Race to the Red Light

It’s fun sometimes, on an afternoon drive home from the warehouse, to observe the people who around me are making the same commute.

Fun is too strong a word. Amusing is more appropriate.

Watch the Honda Odyssey swerve across four lanes of traffic to go screaming down an exit ramp doing 65 in what will soon be a 35 zone. Take note of the open topped Ferrari driving ten below the limit, inducing the flash orange Dodge Charger behind him to cut in front of you with inches to spare, gunning it only to get stuck behind a dump truck. Or maybe you’ll be making a turn down a small city road past empty parking spaces when a girl with a top-knot and a frappe blows through those parking spaces in her daddy’s Audi A8 and nearly removes your right side mirror. See the Cadillac Escalade who in rage guns it to get around you and races towards the red light 50 feet ahead.

Why do we want to go so fast (the Ferrari notwithstanding)? What do human beings get out of getting 50 feet closer to home, at the risk of pulling a stupid and killing themselves with erratic, wild driving?

And why does this impatience carry over into the rest of our lives?

I can only speak for myself, being neither God nor one of His angels – but I know that I’m impatient.
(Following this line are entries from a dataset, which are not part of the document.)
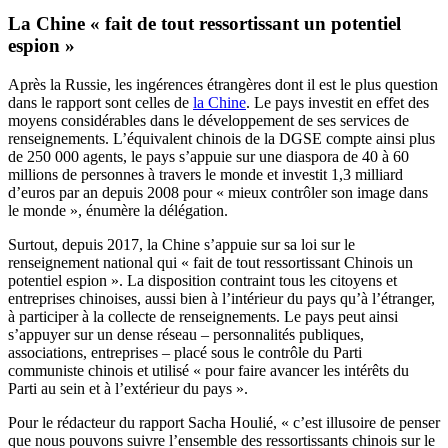
La Chine « fait de tout ressortissant un potentiel
espion »
Après la Russie, les ingérences étrangères dont il est le plus question
dans le rapport sont celles de
la Chine
. Le pays investit en effet des
moyens considérables dans le développement de ses services de
renseignements. L’équivalent chinois de la DGSE compte ainsi plus
de 250 000 agents, le pays s’appuie sur une diaspora de 40 à 60
millions de personnes à travers le monde et investit 1,3 milliard
d’euros par an depuis 2008 pour « mieux contrôler son image dans
le monde », énumère la délégation.
Surtout, depuis 2017, la Chine s’appuie sur sa loi sur le
renseignement national qui « fait de tout ressortissant Chinois un
potentiel espion ». La disposition contraint tous les citoyens et
entreprises chinoises, aussi bien à l’intérieur du pays qu’à l’étranger,
à participer à la collecte de renseignements. Le pays peut ainsi
s’appuyer sur un dense réseau – personnalités publiques,
associations, entreprises – placé sous le contrôle du Parti
communiste chinois et utilisé « pour faire avancer les intérêts du
Parti au sein et à l’extérieur du pays ».
Pour le rédacteur du rapport Sacha Houlié, « c’est illusoire de penser
que nous pouvons suivre l’ensemble des ressortissants chinois sur le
I have a decent enough job cutting metal at 12 an hour, and I’m trying to figure out how to get to 50,000 a year (preferably in two years or less.) I already have a contract to write adventure supplements for an RPG, but I want to have a publishing mill for stories and books. I want to marry my girlfriend (now would be nice!) but – I’ll be brutally honest  with myself – I still struggle day and night to stay above the temptation to look at pornography, praying to God for courage and resolve and for forgiveness and mercy to this dirty wretch down here.

Everything in its own time comes – for every thing there is a season, so sayeth Solomon. And like so we are admonished again and again in the Proverbs to lean on the wisdom of God and not on our own understanding of the world: (3:5) “Trust in the Lord with all your heart, And do not lean on your own understanding.”

There is no profit in racing to the finish line, for first place in the race that we can run on our own feet of flesh and bone is death. Wait upon the Lord and run His marathon, and when your bones are all worn to dust and your flesh shriveled by time, though your feet will be tired, your soul will be rested. Wait for the Lord’s deliverance or seek your own salvation – one will see you safely aboard the Inheritance, and the other will find you bailing water out of a sinking hulk.

Worrying is like racing to a red light. God will deliver you when the time is right; why waste your gas?